Non tutti i colori vi si addicono.

Corollario 1: nel vostro guardroba non devono per forza esserci tutti i colori dello spettro cromatico.

Sai che scoperta! Esclamerà qualcuno. Aggiungo un altro corollario:

Corollario 2: E’ possibile che il/un vostro colore preferito, non vi stia bene (non nella tonalità che pensate, almeno).

E’ probabile che voi sappiate già quali sono i colori che vi stanno bene, e quali proprio no, e già dirigiate i vostri acquisti in questo senso. Vi invito comunque alla lettura del post. Chissà, potremmo scambiarci a vicenda altra conoscenza! Se, invece, ancora faticate a capire quali colori sono giusti per voi, non vi spiegate come mai nonostante il vostro bel viso o il vostro bel fisico, alcuni vestiti/trucchi proprio non vi donano, cercherò di darvi qualche indicazione, spiegandovi come ci sono arrivata io a capire quali fossero i miei colori.

Mettiamo il caso che come me non siate delle persone molto attente alla moda in genere, e decidiate di elevare il vostro guardaroba, seguendo un po’ di blog o di canali YT sul tema (sperando che scegliate quelli più consoni al dress code del vostro lavoro!). L’esplosione di fashion blogger e vlogger (le cosidette influencer) ha indotto negli anni me (e forse molte di voi) nell’erronea convinzione che occorra avere tutto, di ogni colore per poter variare il proprio stile ed essere sempre pronte a qualsiasi occasione sociale, lavorativa, di svago. Per non parlare della miriade di tutorial sul make up e l’innumerevole quantità e qualità di varianti di ombretti, blush, gloss, in giro per i negozi, specializzati e non.

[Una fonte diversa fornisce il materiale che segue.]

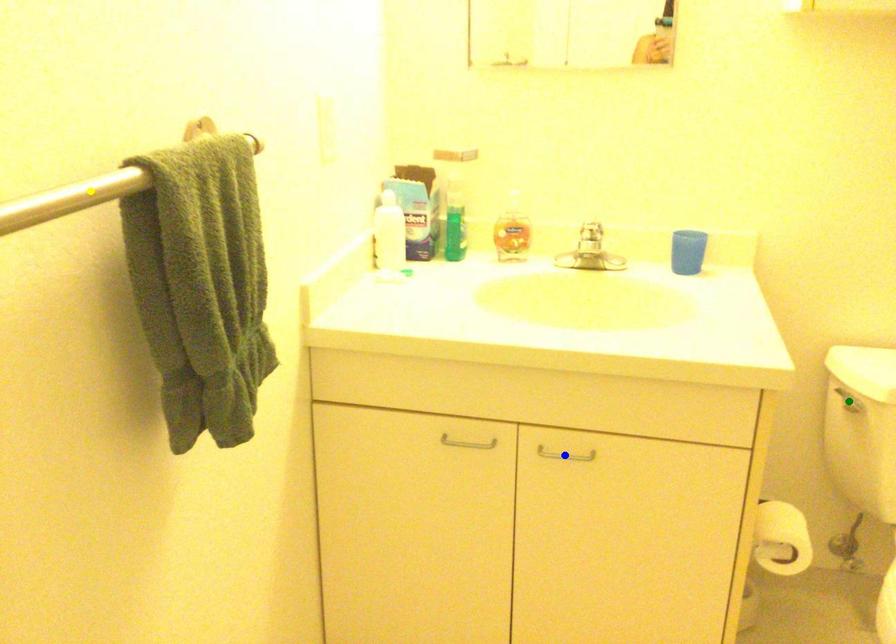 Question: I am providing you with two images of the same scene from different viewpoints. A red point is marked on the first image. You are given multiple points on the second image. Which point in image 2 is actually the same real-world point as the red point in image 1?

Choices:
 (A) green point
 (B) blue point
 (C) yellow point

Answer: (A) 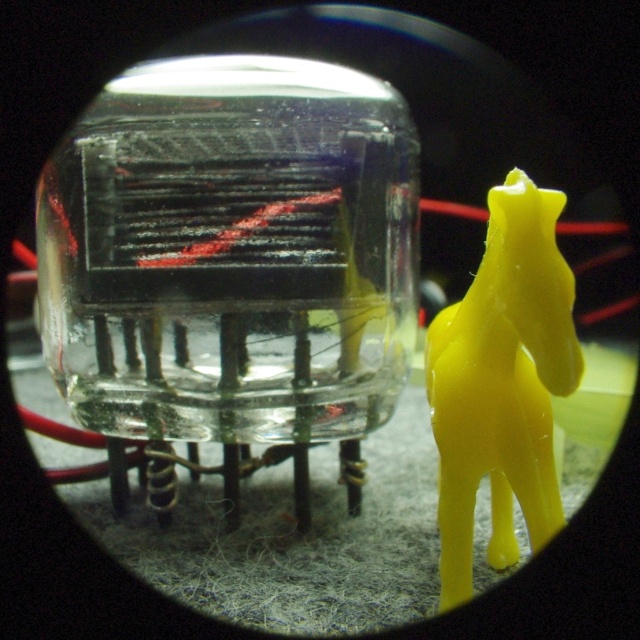 Can you confirm if transparent glass tube at center is shorter than yellow matte plastic horse at right?

No, transparent glass tube at center is not shorter than yellow matte plastic horse at right.

Can you confirm if transparent glass tube at center is positioned to the left of yellow matte plastic horse at right?

Indeed, transparent glass tube at center is positioned on the left side of yellow matte plastic horse at right.

Is point (160, 424) less distant than point (515, 301)?

No, it is not.

At what (x,y) coordinates should I click in order to perform the action: click on transparent glass tube at center. Please return your answer as a coordinate pair (x, y). The height and width of the screenshot is (640, 640). Looking at the image, I should click on (x=230, y=264). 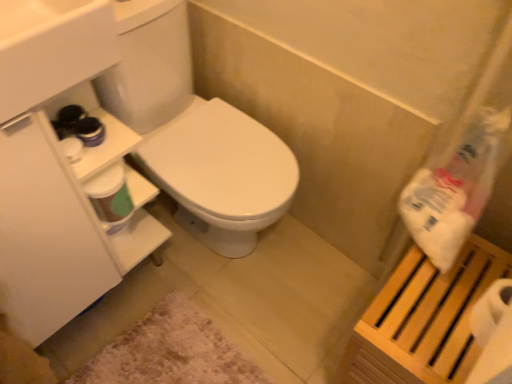 Question: From the image's perspective, is white matte toilet paper at right over wooden slatted shelf at right?

Choices:
 (A) yes
 (B) no

Answer: (A)

Question: Could wooden slatted shelf at right be considered to be inside white matte toilet paper at right?

Choices:
 (A) no
 (B) yes

Answer: (A)

Question: Does white matte toilet paper at right have a lesser height compared to wooden slatted shelf at right?

Choices:
 (A) yes
 (B) no

Answer: (A)

Question: Can you see white matte toilet paper at right touching wooden slatted shelf at right?

Choices:
 (A) no
 (B) yes

Answer: (A)

Question: Can you confirm if white matte toilet paper at right is positioned to the right of wooden slatted shelf at right?

Choices:
 (A) yes
 (B) no

Answer: (A)

Question: Is white matte toilet paper at right at the left side of wooden slatted shelf at right?

Choices:
 (A) yes
 (B) no

Answer: (B)

Question: Considering the relative sizes of white fluffy bath mat at lower center and white glossy sink at upper left in the image provided, is white fluffy bath mat at lower center wider than white glossy sink at upper left?

Choices:
 (A) yes
 (B) no

Answer: (A)

Question: From the image's perspective, is white fluffy bath mat at lower center over white glossy sink at upper left?

Choices:
 (A) no
 (B) yes

Answer: (A)

Question: Considering the relative positions of white fluffy bath mat at lower center and white glossy sink at upper left in the image provided, is white fluffy bath mat at lower center behind white glossy sink at upper left?

Choices:
 (A) yes
 (B) no

Answer: (A)

Question: From a real-world perspective, is white fluffy bath mat at lower center physically above white glossy sink at upper left?

Choices:
 (A) yes
 (B) no

Answer: (B)

Question: Are white fluffy bath mat at lower center and white glossy sink at upper left far apart?

Choices:
 (A) no
 (B) yes

Answer: (A)

Question: Is white fluffy bath mat at lower center shorter than white glossy sink at upper left?

Choices:
 (A) yes
 (B) no

Answer: (A)

Question: Can you confirm if white plastic bag at upper right is positioned to the left of wooden slatted shelf at right?

Choices:
 (A) yes
 (B) no

Answer: (A) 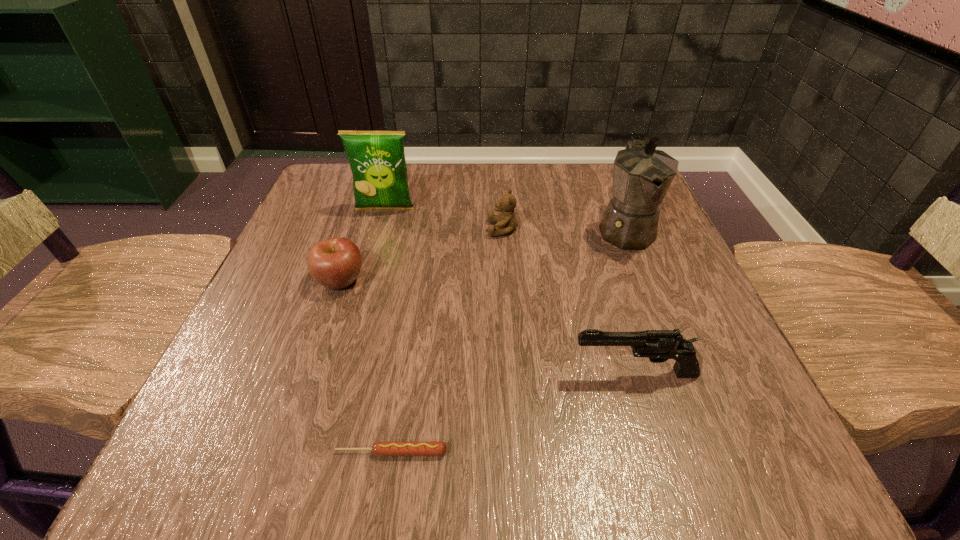 You are a GUI agent. You are given a task and a screenshot of the screen. Output one action in this format:
    pyautogui.click(x=<x>, y=<y>)
    Task: Click on the object at the near edge
    Image resolution: width=960 pixels, height=540 pixels.
    Given the screenshot: What is the action you would take?
    pyautogui.click(x=381, y=448)

This screenshot has width=960, height=540. Find the location of `crisp (potato chip) that is at the left edge`. crisp (potato chip) that is at the left edge is located at coordinates (377, 160).

Locate an element on the screen. Image resolution: width=960 pixels, height=540 pixels. apple present at the left edge is located at coordinates (335, 263).

Where is `coffeepot positioned at the right edge`? The height and width of the screenshot is (540, 960). coffeepot positioned at the right edge is located at coordinates (642, 175).

Locate an element on the screen. gun present at the right edge is located at coordinates (658, 345).

Where is `object that is at the far left corner`? This screenshot has width=960, height=540. object that is at the far left corner is located at coordinates (377, 160).

Where is `object that is at the far right corner`? object that is at the far right corner is located at coordinates (642, 175).

In the image, there is a desktop. Identify the location of vacant space at the far edge. (556, 188).

The height and width of the screenshot is (540, 960). I want to click on free space at the left edge of the desktop, so click(x=310, y=227).

The image size is (960, 540). I want to click on blank space at the right edge of the desktop, so click(x=742, y=374).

Non c’è niente di più sbagliato che usare nel vestirsi TUTTI TUTTISSIMI i colori. Ciò ha grossissimo impatto negativo non solo sul portafoglio, ma anche sull’ordine nel vostro armadio, in cui, così facendo, finirete con l’accumulare roba che non indosserete (con piacere).

Che non ci occorrono tutti-tutti i tipi di indumenti lo scopriamo ben presto, con un po’ di occhio critico, riconoscendo subito che alcuni modelli ci calzano meglio/peggio di altri.

Ma con i colori… è tutta un’altra storia, sembra quasi che si debba andare obbligatoriamente per tentativi, o peggio, sembra che dopo aver appurato che il tal modello ci sta bene, dobbiamo comprarne uno per colore, specie se la commessa del negozio è stata addestrata a “vendere ad ogni costo” e non a “vendere il prodotto adatto nel colore adatto” alla cliente. Peggio ancora se quel colore, proprio quello sbagliato per voi, è il must have della stagione. Ovviamente le novità così come i colori vanno provati almeno una volta (in negozio!), ma conoscere i propri colori aiuta molto a prevenire e limitare al massimo gli acquisti sbagliati.

Dopo aver letto questo post (e mi auguro aver capito i vostri colori) dire di no al capo/rossetto del colore sbagliato (si, anche a quel must have della stagione) sarà moooolto più facile la prossima volta. Non solo, individuerete semplicemente con una veloce occhiata se un certo negozio ha indumenti nei vostri colori perché catalizzeranno immediatamente la vostra attenzione.

Seguitemi allora in questo interessante percorso in tre step:

Primo step: Abbracciate l’idea che i colori che vi stanno bene sono un numero limitato.

Può sembrare una delusione, ma a conti fatti è una grossa liberazione e semplificazione: potrete ridurre la vostra scelta ad un numero ristretto di colori (più di quanti immaginate, comunque) e non dovrete più “scegliere” in mezzo ad una gamma pressocché infinita, ritrovandovi ogni mattina a guardare un armadio pieno di vestiti (e colori) con niente (o molto poco) che vi stia bene.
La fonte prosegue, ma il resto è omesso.